In 1950, British computer scientist Alan Turing proposed an experimental method for answering the question: can machines think? He suggested if a human couldn’t tell whether they were speaking to an artificially intelligent (AI) machine or another human after five minutes of questioning, this would demonstrate AI has human-like intelligence.
Although AI systems remained far from passing Turing’s test during his lifetime, he speculated that
“[…] in about fifty years’ time it will be possible to programme computers […] to make them play the imitation game so well that an average interrogator will not have more than 70% chance of making the right identification after five minutes of questioning.
Today, more than 70 years after Turing’s proposal, no AI has managed to successfully pass the test by fulfilling the specific conditions he outlined. Nonetheless, as some headlines reflect, a few systems have come quite close.
One recent experiment tested three large language models, including GPT-4 (the AI technology behind ChatGPT). The participants spent two minutes chatting with either another person or an AI system. The AI was prompted to make small spelling mistakes – and quit if the tester became too aggressive.
With this prompting, the AI did a good job of fooling the testers. When paired with an AI bot, testers could only correctly guess whether they were talking to an AI system 60% of the time.
Given the rapid progress achieved in the design of natural language processing systems, we may see AI pass Turing’s original test within the next few years.
But is imitating humans really an effective test for intelligence? And if not, what are some alternative benchmarks we might use to measure AI’s capabilities?
Limitations of the Turing test
While a system passing the Turing test gives us some evidence it is intelligent, this test is not a decisive test of intelligence. One problem is it can produce "false negatives”.
Today’s large language models are often designed to immediately declare they are not human. For example, when you ask ChatGPT a question, it often prefaces its answer with the phrase “as an AI language model”. Even if AI systems have the underlying ability to pass the Turing test, this kind of programming would override that ability.
The test also risks certain kinds of “false positives”. As philosopher Ned Block pointed out in a 1981 article, a system could conceivably pass the Turing test simply by being hard-coded with a human-like response to any possible input.
Beyond that, the Turing test focuses on human cognition in particular. If AI cognition differs from human cognition, an expert interrogator will be able to find some task where AIs and humans differ in performance.
Regarding this problem, Turing wrote:
This objection is a very strong one, but at least we can say that if, nevertheless, a machine can be constructed to play the imitation game satisfactorily, we need not be troubled by this objection.
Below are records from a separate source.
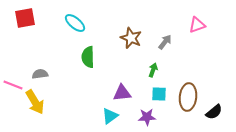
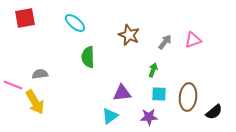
pink triangle: moved 4 px left, 15 px down
brown star: moved 2 px left, 3 px up
purple star: moved 2 px right
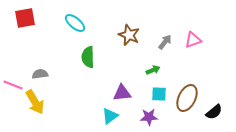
green arrow: rotated 48 degrees clockwise
brown ellipse: moved 1 px left, 1 px down; rotated 20 degrees clockwise
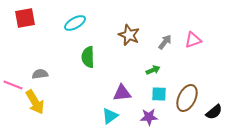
cyan ellipse: rotated 70 degrees counterclockwise
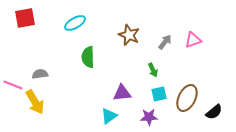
green arrow: rotated 88 degrees clockwise
cyan square: rotated 14 degrees counterclockwise
cyan triangle: moved 1 px left
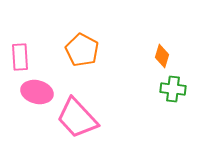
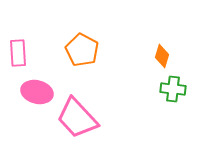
pink rectangle: moved 2 px left, 4 px up
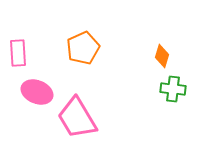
orange pentagon: moved 1 px right, 2 px up; rotated 20 degrees clockwise
pink ellipse: rotated 8 degrees clockwise
pink trapezoid: rotated 12 degrees clockwise
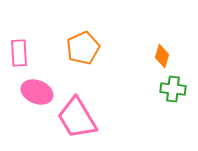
pink rectangle: moved 1 px right
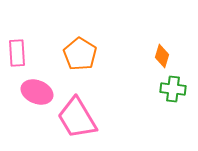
orange pentagon: moved 3 px left, 6 px down; rotated 16 degrees counterclockwise
pink rectangle: moved 2 px left
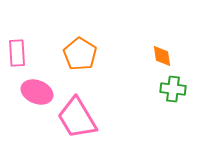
orange diamond: rotated 25 degrees counterclockwise
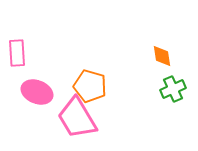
orange pentagon: moved 10 px right, 32 px down; rotated 16 degrees counterclockwise
green cross: rotated 30 degrees counterclockwise
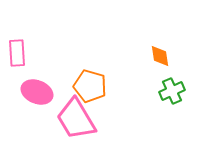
orange diamond: moved 2 px left
green cross: moved 1 px left, 2 px down
pink trapezoid: moved 1 px left, 1 px down
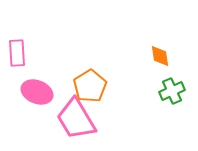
orange pentagon: rotated 24 degrees clockwise
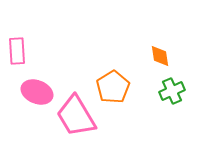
pink rectangle: moved 2 px up
orange pentagon: moved 23 px right, 1 px down
pink trapezoid: moved 3 px up
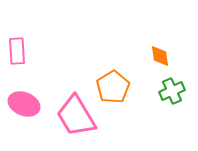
pink ellipse: moved 13 px left, 12 px down
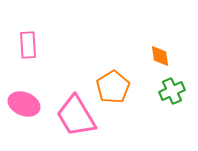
pink rectangle: moved 11 px right, 6 px up
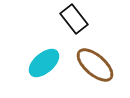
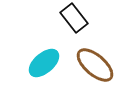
black rectangle: moved 1 px up
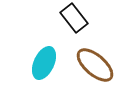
cyan ellipse: rotated 24 degrees counterclockwise
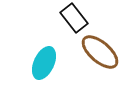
brown ellipse: moved 5 px right, 13 px up
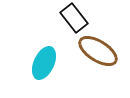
brown ellipse: moved 2 px left, 1 px up; rotated 9 degrees counterclockwise
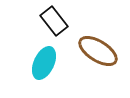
black rectangle: moved 20 px left, 3 px down
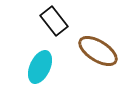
cyan ellipse: moved 4 px left, 4 px down
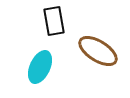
black rectangle: rotated 28 degrees clockwise
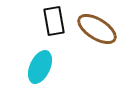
brown ellipse: moved 1 px left, 22 px up
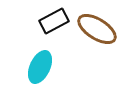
black rectangle: rotated 72 degrees clockwise
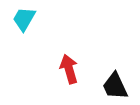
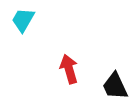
cyan trapezoid: moved 1 px left, 1 px down
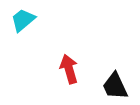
cyan trapezoid: rotated 20 degrees clockwise
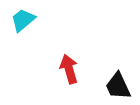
black trapezoid: moved 3 px right
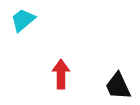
red arrow: moved 8 px left, 5 px down; rotated 16 degrees clockwise
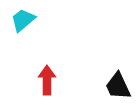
red arrow: moved 14 px left, 6 px down
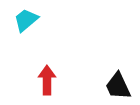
cyan trapezoid: moved 3 px right
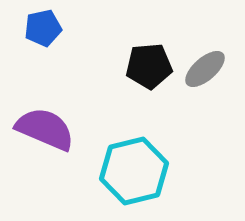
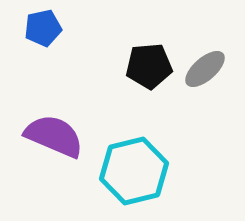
purple semicircle: moved 9 px right, 7 px down
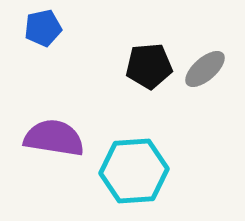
purple semicircle: moved 2 px down; rotated 14 degrees counterclockwise
cyan hexagon: rotated 10 degrees clockwise
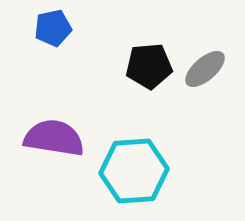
blue pentagon: moved 10 px right
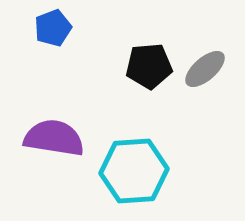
blue pentagon: rotated 9 degrees counterclockwise
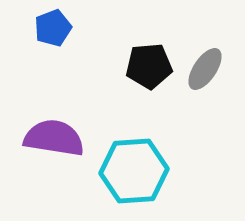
gray ellipse: rotated 15 degrees counterclockwise
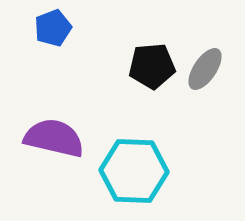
black pentagon: moved 3 px right
purple semicircle: rotated 4 degrees clockwise
cyan hexagon: rotated 6 degrees clockwise
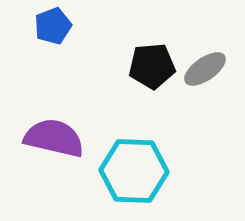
blue pentagon: moved 2 px up
gray ellipse: rotated 21 degrees clockwise
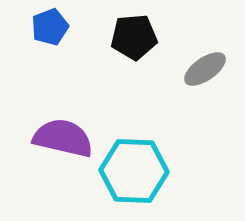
blue pentagon: moved 3 px left, 1 px down
black pentagon: moved 18 px left, 29 px up
purple semicircle: moved 9 px right
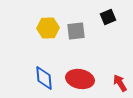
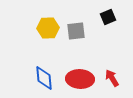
red ellipse: rotated 8 degrees counterclockwise
red arrow: moved 8 px left, 5 px up
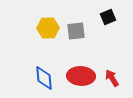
red ellipse: moved 1 px right, 3 px up
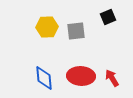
yellow hexagon: moved 1 px left, 1 px up
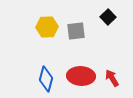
black square: rotated 21 degrees counterclockwise
blue diamond: moved 2 px right, 1 px down; rotated 20 degrees clockwise
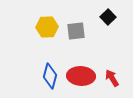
blue diamond: moved 4 px right, 3 px up
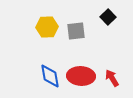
blue diamond: rotated 25 degrees counterclockwise
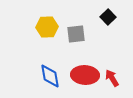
gray square: moved 3 px down
red ellipse: moved 4 px right, 1 px up
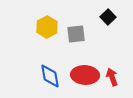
yellow hexagon: rotated 25 degrees counterclockwise
red arrow: moved 1 px up; rotated 12 degrees clockwise
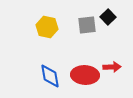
yellow hexagon: rotated 20 degrees counterclockwise
gray square: moved 11 px right, 9 px up
red arrow: moved 10 px up; rotated 108 degrees clockwise
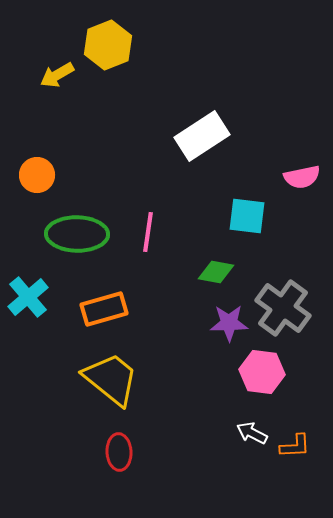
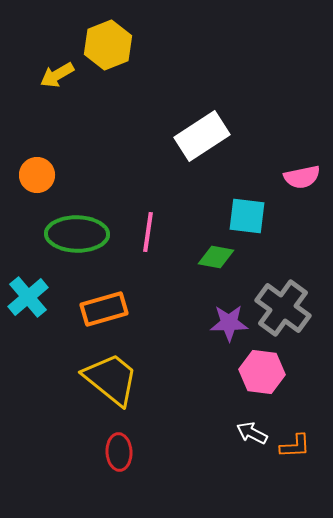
green diamond: moved 15 px up
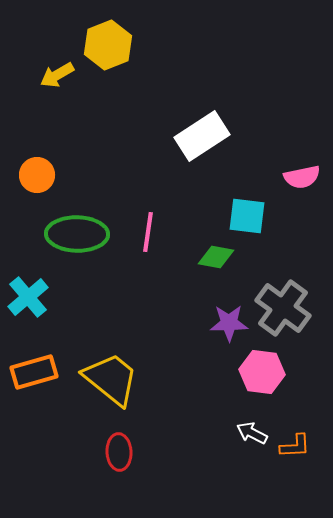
orange rectangle: moved 70 px left, 63 px down
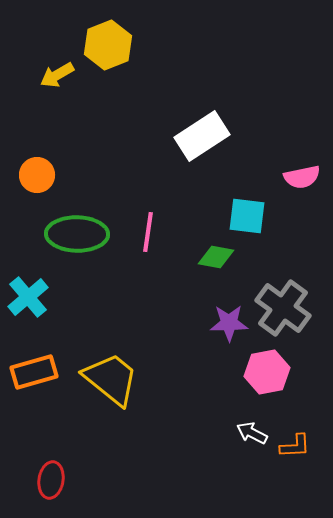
pink hexagon: moved 5 px right; rotated 18 degrees counterclockwise
red ellipse: moved 68 px left, 28 px down; rotated 12 degrees clockwise
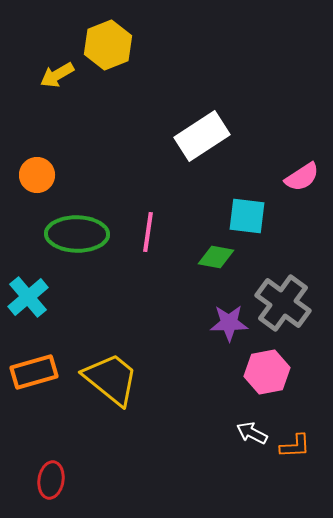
pink semicircle: rotated 21 degrees counterclockwise
gray cross: moved 5 px up
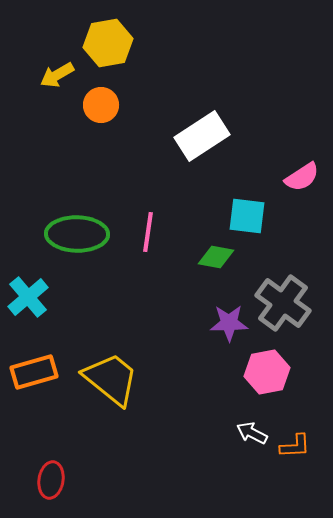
yellow hexagon: moved 2 px up; rotated 12 degrees clockwise
orange circle: moved 64 px right, 70 px up
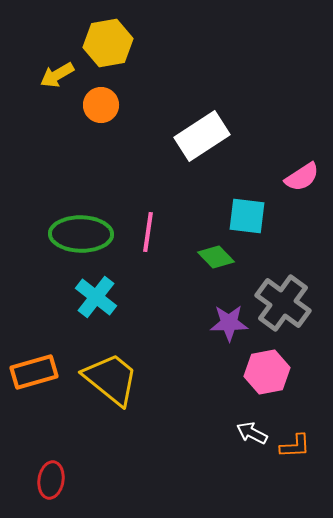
green ellipse: moved 4 px right
green diamond: rotated 36 degrees clockwise
cyan cross: moved 68 px right; rotated 12 degrees counterclockwise
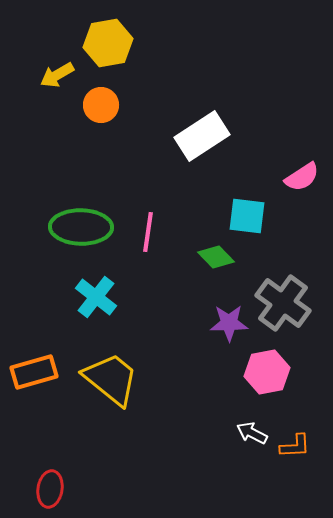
green ellipse: moved 7 px up
red ellipse: moved 1 px left, 9 px down
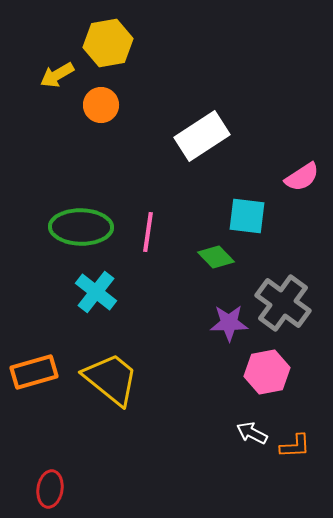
cyan cross: moved 5 px up
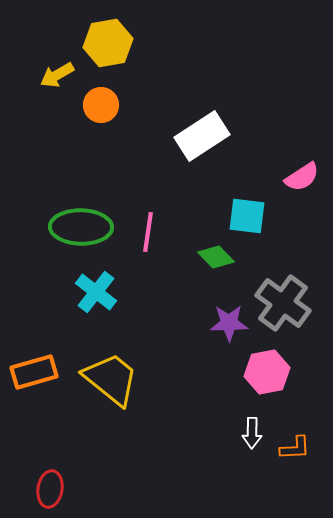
white arrow: rotated 116 degrees counterclockwise
orange L-shape: moved 2 px down
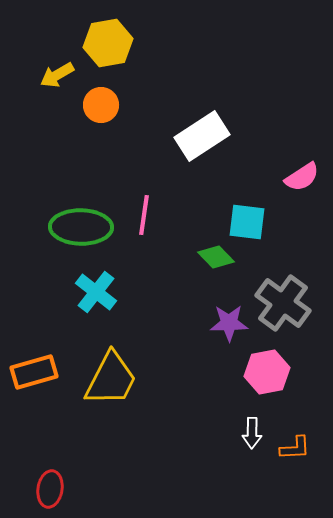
cyan square: moved 6 px down
pink line: moved 4 px left, 17 px up
yellow trapezoid: rotated 78 degrees clockwise
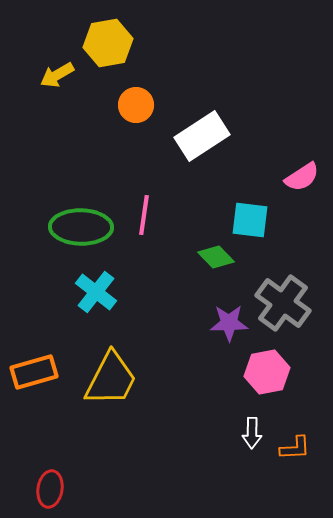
orange circle: moved 35 px right
cyan square: moved 3 px right, 2 px up
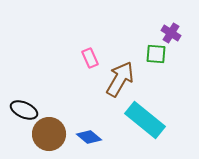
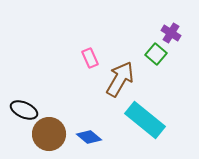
green square: rotated 35 degrees clockwise
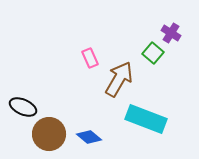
green square: moved 3 px left, 1 px up
brown arrow: moved 1 px left
black ellipse: moved 1 px left, 3 px up
cyan rectangle: moved 1 px right, 1 px up; rotated 18 degrees counterclockwise
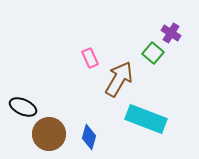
blue diamond: rotated 65 degrees clockwise
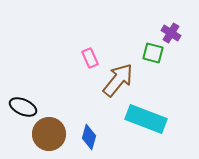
green square: rotated 25 degrees counterclockwise
brown arrow: moved 1 px left, 1 px down; rotated 9 degrees clockwise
In other words, while passing the Turing test is good evidence a system is intelligent, failing it is not good evidence a system is not intelligent.
Moreover, the test is not a good measure of whether AIs are conscious, whether they can feel pain and pleasure, or whether they have moral significance. According to many cognitive scientists, consciousness involves a particular cluster of mental abilities, including having a working memory, higher-order thoughts, and the ability to perceive one’s environment and model how one’s body moves around it.
The Turing test does not answer the question of whether or not AI systems have these abilities.
AI’s growing capabilities
The Turing test is based on a certain logic. That is: humans are intelligent, so anything that can effectively imitate humans is likely to be intelligent.
But this idea doesn’t tell us anything about the nature of intelligence. A different way to measure AI’s intelligence involves thinking more critically about what intelligence is.
There is currently no single test that can authoritatively measure artificial or human intelligence.
At the broadest level, we can think of intelligence as the ability to achieve a range of goals in different environments. More intelligent systems are those which can achieve a wider range of goals in a wider range of environments.
As such, the best way to keep track of advances in the design of general-purpose AI systems is to assess their performance across a variety of tasks. Machine learning researchers have developed a range of benchmarks that do this.
For example, GPT-4 was able to correctly answer 86% of questions in massive multitask language understanding – a benchmark measuring performance on multiple choice tests across a range of college-level academic subjects.
It also scored favourably in AgentBench, a tool that can measure a large language model’s ability to behave as an agent by, for example, browsing the web, buying products online and competing in games.
Is the Turing test still relevant?
The Turing test is a measure of imitation – of AI’s ability to simulate the human behaviour. Large language models are expert imitators, which is now being reflected in their potential to pass the Turing test. But intelligence is not the same as imitation.
There are as many types of intelligence as there are goals to achieve. The best way to understand AI’s intelligence is to monitor its progress in developing a range of important capabilities.
At the same time, it’s important we don’t keep “changing the goalposts” when it comes to the question of whether AI is intelligent. Since AI’s capabilities are rapidly improving, critics of the idea of AI intelligence are constantly finding new tasks AI systems may struggle to complete – only to find they have jumped over yet another hurdle.
In this setting, the relevant question isn’t whether AI systems are intelligent — but more precisely, what kinds of intelligence they may have.